> _What you need to do_: Up through the line that contains "уникальными узорами придают", retype the entries exactly, beginning at the very first line.

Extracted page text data
------------------------

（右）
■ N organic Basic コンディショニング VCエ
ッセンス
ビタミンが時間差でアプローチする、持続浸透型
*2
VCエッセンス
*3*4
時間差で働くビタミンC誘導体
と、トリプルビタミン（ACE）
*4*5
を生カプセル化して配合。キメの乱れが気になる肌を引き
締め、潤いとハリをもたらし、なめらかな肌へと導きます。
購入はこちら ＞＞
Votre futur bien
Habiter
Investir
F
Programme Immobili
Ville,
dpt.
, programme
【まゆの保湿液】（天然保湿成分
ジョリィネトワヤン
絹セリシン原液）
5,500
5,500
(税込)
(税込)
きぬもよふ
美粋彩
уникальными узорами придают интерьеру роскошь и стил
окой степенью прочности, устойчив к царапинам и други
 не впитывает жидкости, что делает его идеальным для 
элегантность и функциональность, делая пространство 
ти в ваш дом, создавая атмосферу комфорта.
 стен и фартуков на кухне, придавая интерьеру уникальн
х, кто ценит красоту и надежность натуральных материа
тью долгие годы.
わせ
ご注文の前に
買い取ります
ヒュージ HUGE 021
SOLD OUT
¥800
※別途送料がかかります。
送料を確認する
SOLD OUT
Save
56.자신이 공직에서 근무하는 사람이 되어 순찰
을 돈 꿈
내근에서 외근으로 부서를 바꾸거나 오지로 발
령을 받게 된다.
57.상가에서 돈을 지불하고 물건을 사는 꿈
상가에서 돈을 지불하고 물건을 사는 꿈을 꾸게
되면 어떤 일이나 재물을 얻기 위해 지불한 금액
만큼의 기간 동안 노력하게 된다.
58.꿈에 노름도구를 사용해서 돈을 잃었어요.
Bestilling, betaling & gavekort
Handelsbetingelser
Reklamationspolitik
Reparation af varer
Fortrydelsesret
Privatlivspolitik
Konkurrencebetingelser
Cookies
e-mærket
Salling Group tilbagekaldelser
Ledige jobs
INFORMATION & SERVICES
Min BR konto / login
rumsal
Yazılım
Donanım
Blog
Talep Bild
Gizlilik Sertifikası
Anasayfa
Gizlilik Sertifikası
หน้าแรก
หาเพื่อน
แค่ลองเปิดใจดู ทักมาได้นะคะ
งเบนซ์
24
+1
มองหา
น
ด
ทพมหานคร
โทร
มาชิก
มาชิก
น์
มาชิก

------------------------

> _Written reply_:
（右）
■ N organic Basic コンディショニング VCエ
ッセンス
ビタミンが時間差でアプローチする、持続浸透型
*2
VCエッセンス
*3*4
時間差で働くビタミンC誘導体
と、トリプルビタミン（ACE）
*4*5
を生カプセル化して配合。キメの乱れが気になる肌を引き
締め、潤いとハリをもたらし、なめらかな肌へと導きます。
購入はこちら ＞＞
Votre futur bien
Habiter
Investir
F
Programme Immobili
Ville,
dpt.
, programme
【まゆの保湿液】（天然保湿成分
ジョリィネトワヤン
絹セリシン原液）
5,500
5,500
(税込)
(税込)
きぬもよふ
美粋彩
уникальными узорами придают интерьеру роскошь и стил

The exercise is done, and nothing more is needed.